-- RECORDS SHOWN follows --

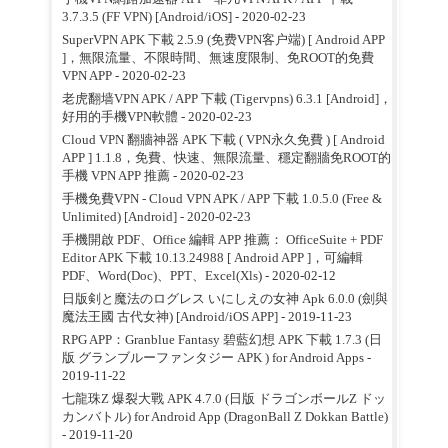
3.7.3.5 (FF VPN) [Android/iOS]
- 2020-02-23
SuperVPN APK 下載 2.5.9 (免费VPN客户端) [ Android APP
]，無限流量、不限時間、無速度限制、免ROOT的免費
VPN APP
- 2020-02-23
老虎翻墙VPN APK / APP 下載 (Tigervpns) 6.3.1 [Android]，
好用的手機VPN軟體
- 2020-02-23
Cloud VPN 翻牆神器 APK 下載 ( VPN永久免費 ) [ Android
APP ] 1.1.8，免費、快速、無限流量、穩定翻牆免ROOT的
手機 VPN APP 推薦
- 2020-02-23
手機免費VPN - Cloud VPN APK / APP 下載 1.0.5.0 (Free &
Unlimited) [Android]
- 2020-02-23
手機開啟 PDF、Office 編輯 APP 推薦： OfficeSuite + PDF
Editor APK 下載 10.13.24988 [ Android APP ]，可編輯
PDF、Word(Doc)、PPT、Excel(Xls)
- 2020-02-12
日版剣と魔法のログレス いにしえの女神 Apk 6.0.0 (劍與
魔法王國 古代女神) [Android/iOS APP]
- 2019-11-23
RPG APP：Granblue Fantasy 碧藍幻想 APK 下載 1.7.3 (日
版 グランブルーファンタジー APK ) for Android Apps
-
2019-11-22
七龍珠Z 爆裂大戰 APK 4.7.0 (日版 ドラゴンボールZ ドッ
カンバトル) for Android App (DragonBall Z Dokkan Battle)
- 2019-11-20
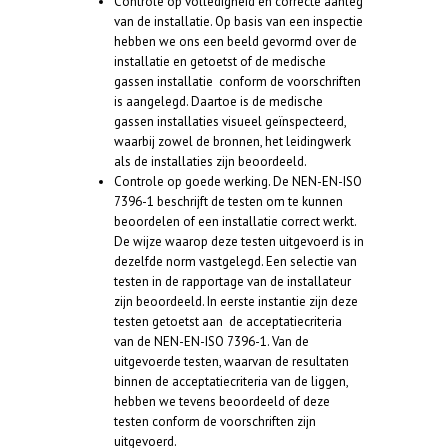
Controle op volledigheid en correcte aanleg
van de installatie. Op basis van een inspectie
hebben we ons een beeld gevormd over de
installatie en getoetst of de medische
gassen installatie conform de voorschriften
is aangelegd. Daartoe is de medische
gassen installaties visueel geïnspecteerd,
waarbij zowel de bronnen, het leidingwerk
als de installaties zijn beoordeeld.
Controle op goede werking. De
NEN-EN-ISO
7396-1
beschrijft de testen om te kunnen
beoordelen of een installatie correct werkt.
De wijze waarop deze testen uitgevoerd is in
dezelfde norm vastgelegd. Een selectie van
testen in de rapportage van de installateur
zijn beoordeeld. In eerste instantie zijn deze
testen getoetst aan de acceptatiecriteria
van de NEN-EN-ISO 7396-1. Van de
uitgevoerde testen, waarvan de resultaten
binnen de acceptatiecriteria van de liggen,
hebben we tevens beoordeeld of deze
testen conform de voorschriften zijn
uitgevoerd.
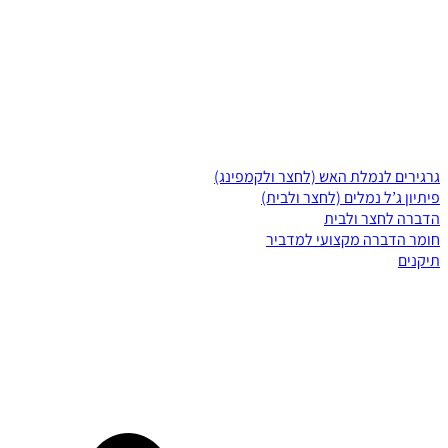
גרגירים לנמלת האש (לחצר ולקמפינג)
פיתיון ג’ל נמלים (לחצר ולבית)
הדברה לחצר ולבית
חומר הדברה מקצועי למדביר
תיקנים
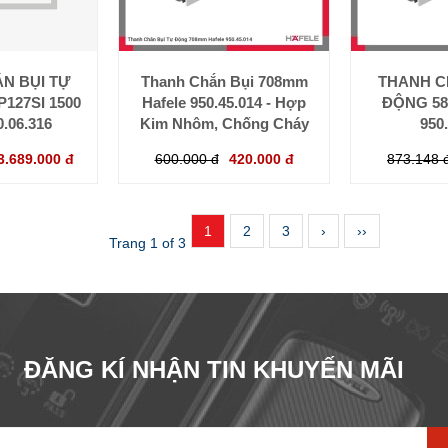
N BỤI TỰ
Thanh Chắn Bụi 708mm
THANH C
127SI 1500
Hafele 950.45.014 - Hợp
ĐỘNG 58
0.06.316
Kim Nhôm, Chống Cháy
950
3.689.000 đ
600.000 đ
420.000 đ
873.148 
1
2
3
›
››
Trang 1 of 3
ĐĂNG KÍ NHẬN TIN KHUYẾN MÃI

-- RECORDS SHOWN concluded --

ASSIGNMENT:
The entries above, without their pictures, should be written out exactly.

SOLUTION TO THE PROBLEM:
3.7.3.5 (FF VPN) [Android/iOS]
- 2020-02-23
SuperVPN APK 下載 2.5.9 (免费VPN客户端) [ Android APP
]，無限流量、不限時間、無速度限制、免ROOT的免費
VPN APP
- 2020-02-23
老虎翻墙VPN APK / APP 下載 (Tigervpns) 6.3.1 [Android]，
好用的手機VPN軟體
- 2020-02-23
Cloud VPN 翻牆神器 APK 下載 ( VPN永久免費 ) [ Android
APP ] 1.1.8，免費、快速、無限流量、穩定翻牆免ROOT的
手機 VPN APP 推薦
- 2020-02-23
手機免費VPN - Cloud VPN APK / APP 下載 1.0.5.0 (Free &
Unlimited) [Android]
- 2020-02-23
手機開啟 PDF、Office 編輯 APP 推薦： OfficeSuite + PDF
Editor APK 下載 10.13.24988 [ Android APP ]，可編輯
PDF、Word(Doc)、PPT、Excel(Xls)
- 2020-02-12
日版剣と魔法のログレス いにしえの女神 Apk 6.0.0 (劍與
魔法王國 古代女神) [Android/iOS APP]
- 2019-11-23
RPG APP：Granblue Fantasy 碧藍幻想 APK 下載 1.7.3 (日
版 グランブルーファンタジー APK ) for Android Apps
-
2019-11-22
七龍珠Z 爆裂大戰 APK 4.7.0 (日版 ドラゴンボールZ ドッ
カンバトル) for Android App (DragonBall Z Dokkan Battle)
- 2019-11-20
Controle op volledigheid en correcte aanleg
van de installatie. Op basis van een inspectie
hebben we ons een beeld gevormd over de
installatie en getoetst of de medische
gassen installatie conform de voorschriften
is aangelegd. Daartoe is de medische
gassen installaties visueel geïnspecteerd,
waarbij zowel de bronnen, het leidingwerk
als de installaties zijn beoordeeld.
Controle op goede werking. De
NEN-EN-ISO
7396-1
beschrijft de testen om te kunnen
beoordelen of een installatie correct werkt.
De wijze waarop deze testen uitgevoerd is in
dezelfde norm vastgelegd. Een selectie van
testen in de rapportage van de installateur
zijn beoordeeld. In eerste instantie zijn deze
testen getoetst aan de acceptatiecriteria
van de NEN-EN-ISO 7396-1. Van de
uitgevoerde testen, waarvan de resultaten
binnen de acceptatiecriteria van de liggen,
hebben we tevens beoordeeld of deze
testen conform de voorschriften zijn
uitgevoerd.
גרגירים לנמלת האש (לחצר ולקמפינג)
פיתיון ג’ל נמלים (לחצר ולבית)
הדברה לחצר ולבית
חומר הדברה מקצועי למדביר
תיקנים
N BỤI TỰ
Thanh Chắn Bụi 708mm
THANH C
127SI 1500
Hafele 950.45.014 - Hợp
ĐỘNG 58
0.06.316
Kim Nhôm, Chống Cháy
950
3.689.000 đ
600.000 đ
420.000 đ
873.148 
1
2
3
›
››
Trang 1 of 3
ĐĂNG KÍ NHẬN TIN KHUYẾN MÃI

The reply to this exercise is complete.